Decarbonising Water Treatment with Scottish Water

Scottish Water takes “exciting step” on road to net zero with solar and storage first

Vanadium redox flow batteries to reduce waste water treatment site energy costs by 40% and accelerate progress towards ambitious net zero targets 

Updated with new images October 19, 2021.

Scottish Water has started work to install its first combined solar power and battery storage facility near Perth’s Waste Water Treatment Works at Sleepless Inch on the River Tay.

The £2 million project is the largest single solar energy investment announced to date by the publicly-owned water company’s commercial subsidiary, Scottish Water Horizons.

Yadlamalka will be the site of the largest solar-powered flow battery in Australia

Invinity VS3-022 units at Scottish Water, Sleepless Inch on the River Tay.

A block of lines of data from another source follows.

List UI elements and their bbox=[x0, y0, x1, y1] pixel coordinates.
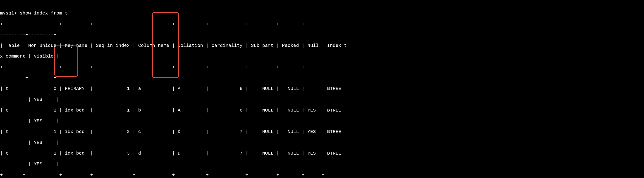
data-row-1-line1: | t | 1 | idx_bcd | 1 | b | A | 6 | NULL… bbox=[0, 108, 644, 113]
mysql-prompt: mysql> bbox=[0, 11, 20, 16]
data-row-0-line2: | YES | bbox=[0, 97, 644, 102]
data-row-2-line2: | YES | bbox=[0, 140, 644, 145]
highlight-idx-bcd-keyname bbox=[54, 46, 78, 77]
terminal-output: mysql> show index from t; +-------+-----… bbox=[0, 0, 644, 178]
header-row-line2: x_comment | Visible | bbox=[0, 54, 644, 59]
data-row-3-line1: | t | 1 | idx_bcd | 3 | d | D | 7 | NULL… bbox=[0, 151, 644, 156]
data-row-0-line1: | t | 0 | PRIMARY | 1 | a | A | 8 | NULL… bbox=[0, 86, 644, 91]
prompt-line: mysql> show index from t; bbox=[0, 11, 644, 16]
table-border-mid-1: +-------+------------+----------+-------… bbox=[0, 65, 644, 70]
data-row-2-line1: | t | 1 | idx_bcd | 2 | c | D | 7 | NULL… bbox=[0, 129, 644, 135]
table-border-mid-2: ---------+---------+ bbox=[0, 75, 644, 81]
table-border-top-1: +-------+------------+----------+-------… bbox=[0, 22, 644, 27]
table-border-bottom-1: +-------+------------+----------+-------… bbox=[0, 173, 644, 178]
table-border-top-2: ---------+---------+ bbox=[0, 32, 644, 38]
header-row-line1: | Table | Non_unique | Key_name | Seq_in… bbox=[0, 43, 644, 48]
data-row-1-line2: | YES | bbox=[0, 118, 644, 124]
sql-command[interactable]: show index from t; bbox=[20, 11, 70, 16]
data-row-3-line2: | YES | bbox=[0, 162, 644, 167]
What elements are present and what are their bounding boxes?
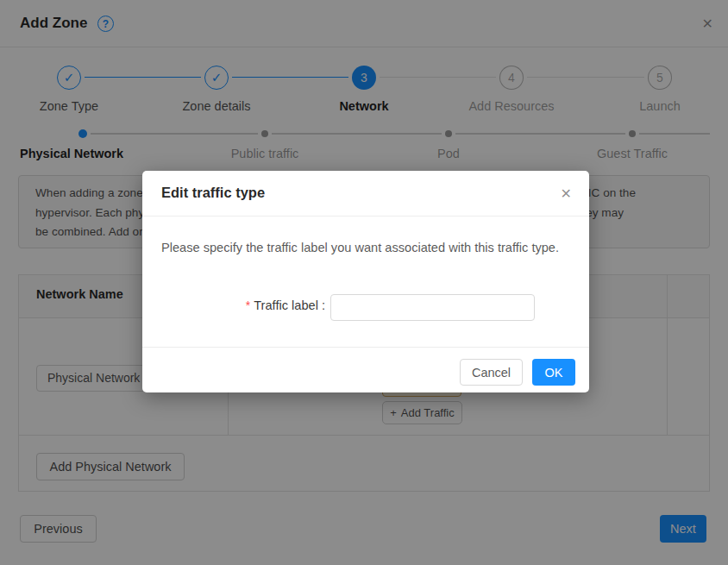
modal-description: Please specify the traffic label you wan… — [161, 237, 574, 258]
cancel-button[interactable]: Cancel — [460, 359, 523, 386]
required-asterisk: * — [246, 298, 250, 312]
modal-close-icon[interactable]: ✕ — [561, 185, 572, 202]
field-label-colon: : — [322, 298, 325, 312]
modal-footer-divider — [142, 347, 589, 348]
traffic-label-field-label: *Traffic label : — [142, 298, 325, 312]
field-label-text: Traffic label — [254, 298, 318, 312]
modal-title: Edit traffic type — [161, 185, 265, 201]
modal-header: Edit traffic type ✕ — [142, 171, 589, 217]
ok-button[interactable]: OK — [532, 359, 575, 386]
traffic-label-input[interactable] — [330, 294, 535, 321]
edit-traffic-type-modal: Edit traffic type ✕ Please specify the t… — [142, 171, 589, 392]
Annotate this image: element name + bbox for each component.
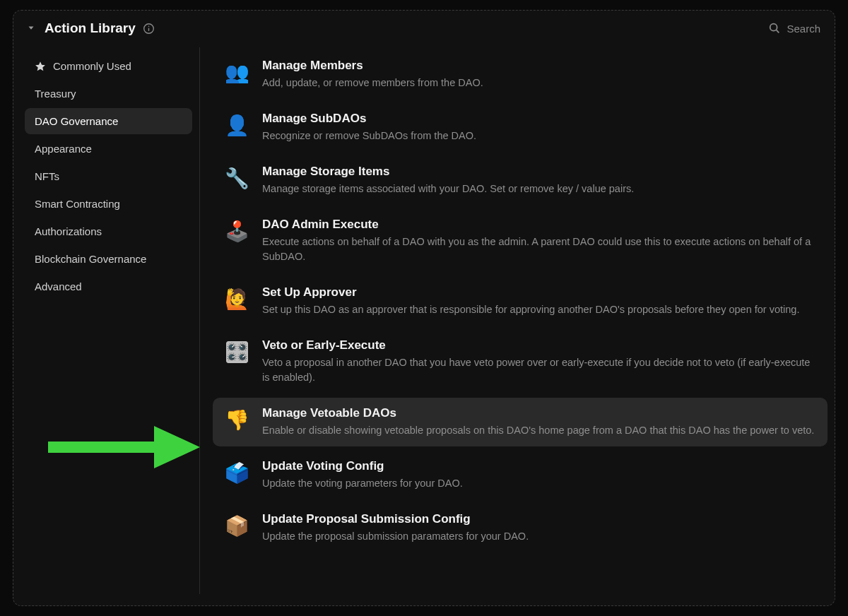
action-icon: 🗳️ xyxy=(224,461,249,486)
sidebar-item-commonly-used[interactable]: Commonly Used xyxy=(25,53,192,79)
sidebar-item-label: DAO Governance xyxy=(35,115,118,127)
search-icon xyxy=(768,22,781,35)
action-text: Update Voting ConfigUpdate the voting pa… xyxy=(262,459,816,491)
action-dao-admin-execute[interactable]: 🕹️DAO Admin ExecuteExecute actions on be… xyxy=(213,209,828,273)
action-description: Add, update, or remove members from the … xyxy=(262,76,816,90)
action-text: Manage SubDAOsRecognize or remove SubDAO… xyxy=(262,112,816,143)
action-description: Manage storage items associated with you… xyxy=(262,182,816,196)
action-text: Veto or Early-ExecuteVeto a proposal in … xyxy=(262,338,816,385)
action-text: DAO Admin ExecuteExecute actions on beha… xyxy=(262,218,816,264)
action-update-voting-config[interactable]: 🗳️Update Voting ConfigUpdate the voting … xyxy=(213,451,828,499)
action-title: Update Voting Config xyxy=(262,459,816,473)
sidebar-item-advanced[interactable]: Advanced xyxy=(25,273,192,300)
info-icon[interactable] xyxy=(143,22,155,35)
sidebar-item-smart-contracting[interactable]: Smart Contracting xyxy=(25,191,192,217)
collapse-chevron-icon[interactable] xyxy=(25,22,37,35)
sidebar-item-label: Blockchain Governance xyxy=(35,253,146,265)
action-icon: 👤 xyxy=(224,113,249,138)
action-description: Veto a proposal in another DAO that you … xyxy=(262,355,816,385)
action-description: Execute actions on behalf of a DAO with … xyxy=(262,235,816,264)
search-placeholder: Search xyxy=(787,23,820,35)
action-description: Enable or disable showing vetoable propo… xyxy=(262,423,816,438)
action-title: DAO Admin Execute xyxy=(262,218,816,232)
action-icon: 🔧 xyxy=(224,166,249,191)
action-list: 👥Manage MembersAdd, update, or remove me… xyxy=(200,47,835,594)
sidebar-item-authorizations[interactable]: Authorizations xyxy=(25,218,192,244)
action-icon: 📦 xyxy=(224,514,249,539)
action-icon: 👥 xyxy=(224,60,249,85)
sidebar-item-dao-governance[interactable]: DAO Governance xyxy=(25,108,192,134)
panel-header: Action Library Search xyxy=(13,11,835,43)
action-description: Update the proposal submission paramater… xyxy=(262,529,816,544)
action-text: Update Proposal Submission ConfigUpdate … xyxy=(262,512,816,544)
sidebar-item-label: Appearance xyxy=(35,143,92,155)
action-manage-members[interactable]: 👥Manage MembersAdd, update, or remove me… xyxy=(213,50,828,99)
action-title: Manage SubDAOs xyxy=(262,112,816,126)
action-title: Manage Storage Items xyxy=(262,165,816,179)
action-update-proposal-submission-config[interactable]: 📦Update Proposal Submission ConfigUpdate… xyxy=(213,504,828,552)
sidebar-item-label: Smart Contracting xyxy=(35,198,120,210)
sidebar-item-label: Authorizations xyxy=(35,225,102,237)
sidebar-item-treasury[interactable]: Treasury xyxy=(25,81,192,107)
svg-point-2 xyxy=(148,25,150,27)
search-input[interactable]: Search xyxy=(768,22,820,35)
action-description: Recognize or remove SubDAOs from the DAO… xyxy=(262,129,816,143)
sidebar-item-blockchain-governance[interactable]: Blockchain Governance xyxy=(25,246,192,272)
sidebar-item-appearance[interactable]: Appearance xyxy=(25,136,192,162)
action-title: Update Proposal Submission Config xyxy=(262,512,816,526)
sidebar-item-label: NFTs xyxy=(35,170,59,182)
action-icon: 🎛️ xyxy=(224,340,249,365)
action-manage-subdaos[interactable]: 👤Manage SubDAOsRecognize or remove SubDA… xyxy=(213,103,828,152)
sidebar-item-label: Advanced xyxy=(35,280,82,292)
action-title: Manage Members xyxy=(262,59,816,73)
action-manage-vetoable-daos[interactable]: 👎Manage Vetoable DAOsEnable or disable s… xyxy=(213,398,828,446)
star-icon xyxy=(35,61,46,72)
action-description: Update the voting parameters for your DA… xyxy=(262,476,816,491)
action-text: Manage MembersAdd, update, or remove mem… xyxy=(262,59,816,90)
action-icon: 🕹️ xyxy=(224,219,249,244)
action-text: Manage Storage ItemsManage storage items… xyxy=(262,165,816,196)
action-icon: 🙋 xyxy=(224,287,249,312)
action-title: Manage Vetoable DAOs xyxy=(262,406,816,420)
action-icon: 👎 xyxy=(224,408,249,433)
svg-line-4 xyxy=(777,30,779,33)
action-library-panel: Action Library Search Commonly UsedTreas… xyxy=(13,10,835,606)
action-manage-storage-items[interactable]: 🔧Manage Storage ItemsManage storage item… xyxy=(213,156,828,205)
panel-body: Commonly UsedTreasuryDAO GovernanceAppea… xyxy=(13,43,835,605)
sidebar-item-label: Commonly Used xyxy=(53,60,131,72)
sidebar: Commonly UsedTreasuryDAO GovernanceAppea… xyxy=(13,47,200,594)
sidebar-item-nfts[interactable]: NFTs xyxy=(25,163,192,189)
action-veto-or-early-execute[interactable]: 🎛️Veto or Early-ExecuteVeto a proposal i… xyxy=(213,330,828,393)
action-text: Set Up ApproverSet up this DAO as an app… xyxy=(262,285,816,317)
action-title: Veto or Early-Execute xyxy=(262,338,816,353)
sidebar-item-label: Treasury xyxy=(35,88,76,100)
action-set-up-approver[interactable]: 🙋Set Up ApproverSet up this DAO as an ap… xyxy=(213,277,828,326)
action-description: Set up this DAO as an approver that is r… xyxy=(262,302,816,317)
panel-title: Action Library xyxy=(45,20,136,36)
action-title: Set Up Approver xyxy=(262,285,816,300)
action-text: Manage Vetoable DAOsEnable or disable sh… xyxy=(262,406,816,438)
svg-point-3 xyxy=(770,24,777,31)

Solar-powered water treatment

The renewable energy generated is expected to provide around a quarter of the electricity needed to treat water that has been used by customers all over the city, enabling it to be safely returned to the environment. 2,520 solar panels will be installed on land adjoining the treatment works, with a combined generating capacity of just over 1 Megawatt (MW).

It will be the first Scottish Water solar project to include battery storage, in the form of four vanadium flow batteries (VFBs), capable of storing up to 0.8 Megawatt-hours (MWh) of energy. The project is being developed and constructed by Scottish renewable energy solutions specialists, Absolute Solar and Wind, with the batteries supplied by manufactured by Invinity Energy Systems.

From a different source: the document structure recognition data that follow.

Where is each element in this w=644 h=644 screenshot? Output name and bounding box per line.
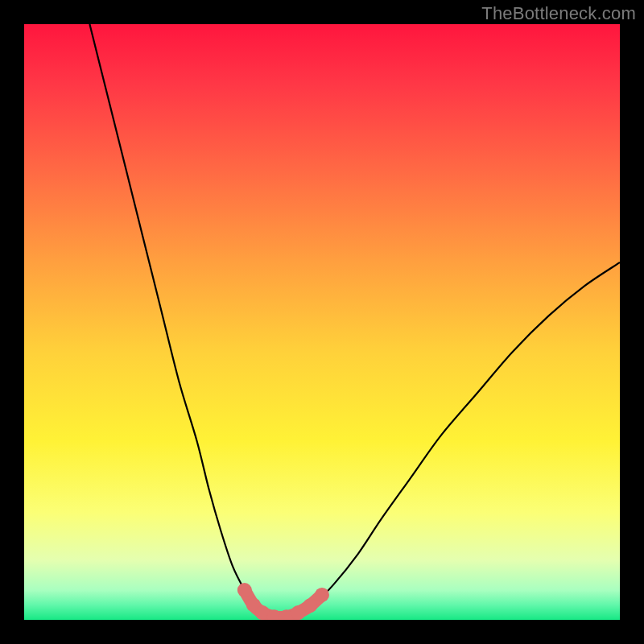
outer-frame: TheBottleneck.com [0,0,644,644]
gradient-background [24,24,620,620]
optimal-point-marker [315,588,329,602]
optimal-point-marker [237,583,252,597]
bottleneck-chart [24,24,620,620]
watermark-text: TheBottleneck.com [481,3,636,24]
optimal-point-marker [303,598,317,613]
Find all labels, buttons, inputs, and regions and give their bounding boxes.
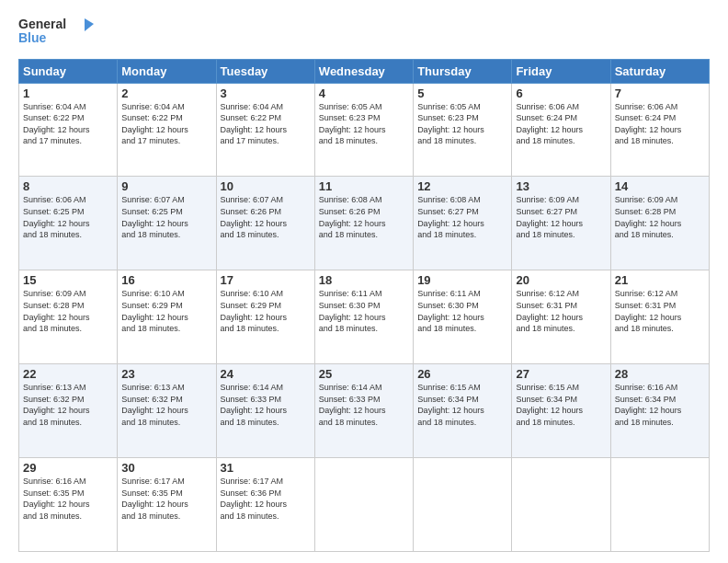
calendar-cell: 22Sunrise: 6:13 AMSunset: 6:32 PMDayligh… <box>19 364 118 458</box>
day-number: 4 <box>319 86 409 100</box>
calendar-cell <box>512 458 610 552</box>
logo: General Blue <box>18 15 101 52</box>
day-number: 13 <box>516 179 606 193</box>
day-number: 7 <box>615 86 705 100</box>
day-info: Sunrise: 6:13 AMSunset: 6:32 PMDaylight:… <box>23 383 90 427</box>
calendar-cell: 3Sunrise: 6:04 AMSunset: 6:22 PMDaylight… <box>216 83 314 177</box>
calendar-cell: 23Sunrise: 6:13 AMSunset: 6:32 PMDayligh… <box>118 364 216 458</box>
calendar-cell: 26Sunrise: 6:15 AMSunset: 6:34 PMDayligh… <box>414 364 512 458</box>
calendar-week-row: 15Sunrise: 6:09 AMSunset: 6:28 PMDayligh… <box>19 270 710 364</box>
day-info: Sunrise: 6:05 AMSunset: 6:23 PMDaylight:… <box>319 102 386 146</box>
day-info: Sunrise: 6:17 AMSunset: 6:36 PMDaylight:… <box>221 477 288 521</box>
day-number: 18 <box>319 273 409 287</box>
calendar-cell: 13Sunrise: 6:09 AMSunset: 6:27 PMDayligh… <box>512 177 610 270</box>
calendar-cell <box>314 458 413 552</box>
day-info: Sunrise: 6:04 AMSunset: 6:22 PMDaylight:… <box>221 102 288 146</box>
calendar-cell: 4Sunrise: 6:05 AMSunset: 6:23 PMDaylight… <box>314 83 413 177</box>
day-number: 16 <box>121 273 211 287</box>
calendar-header-row: SundayMondayTuesdayWednesdayThursdayFrid… <box>19 59 710 83</box>
day-info: Sunrise: 6:16 AMSunset: 6:34 PMDaylight:… <box>615 383 682 427</box>
day-info: Sunrise: 6:12 AMSunset: 6:31 PMDaylight:… <box>516 289 583 333</box>
day-number: 20 <box>516 273 606 287</box>
calendar-cell <box>414 458 512 552</box>
calendar-cell: 8Sunrise: 6:06 AMSunset: 6:25 PMDaylight… <box>19 177 118 270</box>
calendar-week-row: 8Sunrise: 6:06 AMSunset: 6:25 PMDaylight… <box>19 177 710 270</box>
calendar-cell: 7Sunrise: 6:06 AMSunset: 6:24 PMDaylight… <box>610 83 709 177</box>
calendar-cell: 30Sunrise: 6:17 AMSunset: 6:35 PMDayligh… <box>118 458 216 552</box>
calendar-cell: 16Sunrise: 6:10 AMSunset: 6:29 PMDayligh… <box>118 270 216 364</box>
day-number: 30 <box>121 461 211 475</box>
day-number: 27 <box>516 367 606 381</box>
day-info: Sunrise: 6:04 AMSunset: 6:22 PMDaylight:… <box>121 102 188 146</box>
calendar-cell: 5Sunrise: 6:05 AMSunset: 6:23 PMDaylight… <box>414 83 512 177</box>
day-info: Sunrise: 6:09 AMSunset: 6:28 PMDaylight:… <box>615 195 682 239</box>
calendar-cell: 17Sunrise: 6:10 AMSunset: 6:29 PMDayligh… <box>216 270 314 364</box>
day-number: 1 <box>23 86 113 100</box>
day-number: 8 <box>23 179 113 193</box>
day-number: 19 <box>417 273 507 287</box>
day-info: Sunrise: 6:08 AMSunset: 6:26 PMDaylight:… <box>319 195 386 239</box>
day-number: 26 <box>417 367 507 381</box>
calendar-cell: 25Sunrise: 6:14 AMSunset: 6:33 PMDayligh… <box>314 364 413 458</box>
day-info: Sunrise: 6:09 AMSunset: 6:28 PMDaylight:… <box>23 289 90 333</box>
calendar-cell: 29Sunrise: 6:16 AMSunset: 6:35 PMDayligh… <box>19 458 118 552</box>
header: General Blue <box>18 15 710 52</box>
day-info: Sunrise: 6:09 AMSunset: 6:27 PMDaylight:… <box>516 195 583 239</box>
calendar-cell: 12Sunrise: 6:08 AMSunset: 6:27 PMDayligh… <box>414 177 512 270</box>
day-info: Sunrise: 6:11 AMSunset: 6:30 PMDaylight:… <box>319 289 386 333</box>
calendar-cell: 20Sunrise: 6:12 AMSunset: 6:31 PMDayligh… <box>512 270 610 364</box>
calendar-cell: 24Sunrise: 6:14 AMSunset: 6:33 PMDayligh… <box>216 364 314 458</box>
day-info: Sunrise: 6:15 AMSunset: 6:34 PMDaylight:… <box>417 383 484 427</box>
day-number: 22 <box>23 367 113 381</box>
day-number: 9 <box>121 179 211 193</box>
day-info: Sunrise: 6:11 AMSunset: 6:30 PMDaylight:… <box>417 289 484 333</box>
calendar-week-row: 1Sunrise: 6:04 AMSunset: 6:22 PMDaylight… <box>19 83 710 177</box>
day-info: Sunrise: 6:05 AMSunset: 6:23 PMDaylight:… <box>417 102 484 146</box>
day-info: Sunrise: 6:17 AMSunset: 6:35 PMDaylight:… <box>121 477 188 521</box>
calendar-day-header: Friday <box>512 59 610 83</box>
calendar-day-header: Sunday <box>19 59 118 83</box>
day-info: Sunrise: 6:04 AMSunset: 6:22 PMDaylight:… <box>23 102 90 146</box>
day-number: 14 <box>615 179 705 193</box>
day-number: 12 <box>417 179 507 193</box>
page: General Blue SundayMondayTuesdayWednesda… <box>0 0 728 563</box>
day-info: Sunrise: 6:10 AMSunset: 6:29 PMDaylight:… <box>121 289 188 333</box>
calendar-cell: 6Sunrise: 6:06 AMSunset: 6:24 PMDaylight… <box>512 83 610 177</box>
day-number: 11 <box>319 179 409 193</box>
calendar-day-header: Saturday <box>610 59 709 83</box>
calendar-cell: 19Sunrise: 6:11 AMSunset: 6:30 PMDayligh… <box>414 270 512 364</box>
calendar-cell: 14Sunrise: 6:09 AMSunset: 6:28 PMDayligh… <box>610 177 709 270</box>
day-info: Sunrise: 6:13 AMSunset: 6:32 PMDaylight:… <box>121 383 188 427</box>
day-info: Sunrise: 6:14 AMSunset: 6:33 PMDaylight:… <box>319 383 386 427</box>
day-number: 23 <box>121 367 211 381</box>
calendar-week-row: 22Sunrise: 6:13 AMSunset: 6:32 PMDayligh… <box>19 364 710 458</box>
calendar-cell: 18Sunrise: 6:11 AMSunset: 6:30 PMDayligh… <box>314 270 413 364</box>
day-info: Sunrise: 6:08 AMSunset: 6:27 PMDaylight:… <box>417 195 484 239</box>
day-info: Sunrise: 6:14 AMSunset: 6:33 PMDaylight:… <box>221 383 288 427</box>
calendar-cell: 9Sunrise: 6:07 AMSunset: 6:25 PMDaylight… <box>118 177 216 270</box>
calendar-cell: 31Sunrise: 6:17 AMSunset: 6:36 PMDayligh… <box>216 458 314 552</box>
day-info: Sunrise: 6:16 AMSunset: 6:35 PMDaylight:… <box>23 477 90 521</box>
day-number: 28 <box>615 367 705 381</box>
day-number: 6 <box>516 86 606 100</box>
day-info: Sunrise: 6:06 AMSunset: 6:24 PMDaylight:… <box>615 102 682 146</box>
calendar-cell <box>610 458 709 552</box>
calendar-day-header: Thursday <box>414 59 512 83</box>
day-number: 25 <box>319 367 409 381</box>
day-number: 10 <box>221 179 311 193</box>
calendar-day-header: Tuesday <box>216 59 314 83</box>
day-info: Sunrise: 6:06 AMSunset: 6:24 PMDaylight:… <box>516 102 583 146</box>
day-info: Sunrise: 6:06 AMSunset: 6:25 PMDaylight:… <box>23 195 90 239</box>
calendar-week-row: 29Sunrise: 6:16 AMSunset: 6:35 PMDayligh… <box>19 458 710 552</box>
day-info: Sunrise: 6:07 AMSunset: 6:26 PMDaylight:… <box>221 195 288 239</box>
day-number: 3 <box>221 86 311 100</box>
calendar-cell: 1Sunrise: 6:04 AMSunset: 6:22 PMDaylight… <box>19 83 118 177</box>
day-number: 29 <box>23 461 113 475</box>
calendar-cell: 27Sunrise: 6:15 AMSunset: 6:34 PMDayligh… <box>512 364 610 458</box>
day-number: 5 <box>417 86 507 100</box>
day-number: 21 <box>615 273 705 287</box>
logo-arrow-icon <box>85 18 94 31</box>
day-info: Sunrise: 6:10 AMSunset: 6:29 PMDaylight:… <box>221 289 288 333</box>
logo-svg: General Blue <box>18 15 101 48</box>
calendar-day-header: Wednesday <box>314 59 413 83</box>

“Perth’s waste water treatment works at Sleepless Inch is a key site for Scottish Water, serving customers across the city. By installing energy storage, we can go even further in our use of self-generated renewable power, while also supporting the operation of the wider electricity system. 

– Donald MacBrayne, Business Development Manager, Scottish Water Horizons


The inclusion of battery storage will enable around 94% of the renewable power generated to be used on site, with the flow batteries charging from renewable electricity produced when the sun is at its peak and then delivering it to the site when it is most needed, any time of the day or night.

By using this solar power on site instead of exporting to the local grid, the treatment works will cut its carbon footprint by around 160 tonnes of CO2 per annum – the equivalent of offsetting 580,000 miles from the average passenger car. It will also help to reduce energy costs at the site by approximately 40% on an ongoing basis.

Graphic: Key project facts 

 In addition to the new photovoltaic panels and batteries, Scottish Water Horizons’ project will also include installation of electric vehicle charging facilities to support the transition of the company’s 1,600-vehicle fleet of vans and tankers away from fossil fuels towards clean electricity. The site is located close to the M90, at a key hub of the transport network.

“Congratulations to Scottish Water for transforming this facility in Perth. I hope it helps the city reach its goal of becoming the most sustainable small city in Europe. By opting for renewable power they are providing a great example to other companies and public sector bodies.”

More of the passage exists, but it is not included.